Titus Groan opens to find the generally grim castle in a state of celebration over the long-awaited birth of the eponymous Titus, the seventy-seventh Earl of Gormenghast. In the first two chapters, the cinematic prose sweeps the reader from the mud shacks that crouch outside the castle walls to a forgotten gallery high up in the towers of the structure and back down into the hellacious bowels of the castle where the Great Kitchen is in a state of drunken revelry as they prepare for the celebrations.

It is here we meet young Steerpike, a 17-year-old apprentice who chafes under the dictatorial bullying of the Head Chef, a man as marbled with sadism as he is with fat. Steerpike discerns an opportunity in the chaos to sneak away, following the Earl's personal servant, Flay, into the labyrinthine passageways of the upper levels. Ingratiating himself to Flay, Steerpike manages to witness a private moment outside the Countess's bedchamber, which he leverages to ensure Flay will not send him back to the kitchen. Worried about his involvement in upsetting the all-important order of things, Flay locks Steerpike in an abandoned room to deal with later, but the ever-resourceful Steerpike manages to escape out the window, embarking on a grueling climb over the walls and rooftops of the castle that ends up depositing him most fortuitously into the secret attic playroom of Fuchsia, the adolescent daughter of the Earl and Countess of Gormenghast. From here, Steerpike begins to establish his sway in the castle, patiently laying the foundation of his influence as he insinuates himself into beneficial social situations and slowly makes himself indispensable to the inner circle of the castle elite.

At its most overarching level, Titus Groan is a story of the mutability of the sublime: the story of indomitable grandeur beginning to succumb to the mundane. Just as the ivy that clings to the castle's walls begins to crumble them, the ambition of a single citizen begins to erode the seemingly unchangeable ritual and tradition that govern Gormenghast.

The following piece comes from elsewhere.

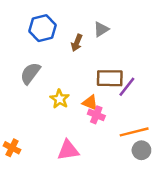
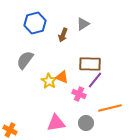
purple line: (127, 87) -> (95, 80), moved
orange triangle: (90, 103) -> (62, 77), moved
orange cross: (12, 148) -> (10, 130), moved
gray circle: (141, 150) -> (86, 123), moved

Mervyn Peake relishes language like few writers do, crafting dense, complicated prose heavy with intricate and inventive descriptions of the minutia of the plot, characters, and settings. He lays his sentences down with such unhurried deliberation that the very heft of the language creates a sense of the vast and indomitable architecture of Gormenghast itself. Peake is a connoisseur of the metaphor and simile, savoring each turn of phrase as he allows them to slow-simmer in their own juices to bring out the subtle, dark flavor of his story. His figures of speech do from time to time derail into the incomprehensible or absurd and there are times when he lapses into odd linguistic choices, such as suddenly shifting to present tense for one particularly intense chapter. However, so sensuously vivid is Peake's language, and so unique is that world he has created that the occasional misstep is a small price to pay.

Beyond the overall stunning language, Peake manages the rare feat of creating characters that are wholly distinct not only in the canon of literature, but also from one another. Each of the dozen or so primary characters is imbued with his or her own individual mannerisms, manners of speech, and modes of thought. From Countess Gertrude, a ponderously large and taciturn woman who has little interest in people but communes with birds and cats, to Doctor Prunesquallor, the intelligent but skittish physician who punctuates his erudite speech with an explosive nervous laugh, these characters occupy their dark world with a vivid eccentricity that compliments and animates the dark and moldering castle that dominates their lives.

Titus Groan is not a parable, nor an allegory; it does not try to say something about modern life or the future or past of humanity. Instead, it is something wholly unconnected with our reality—it is simply a different world that is no better or worse than our own. It has its own gravity, a weightiness as undeniable as that of Gormenghast itself. Titus Groan is a book as unique as the castle at its center: grand, strange, and wholly unlike anything you've ever encountered before.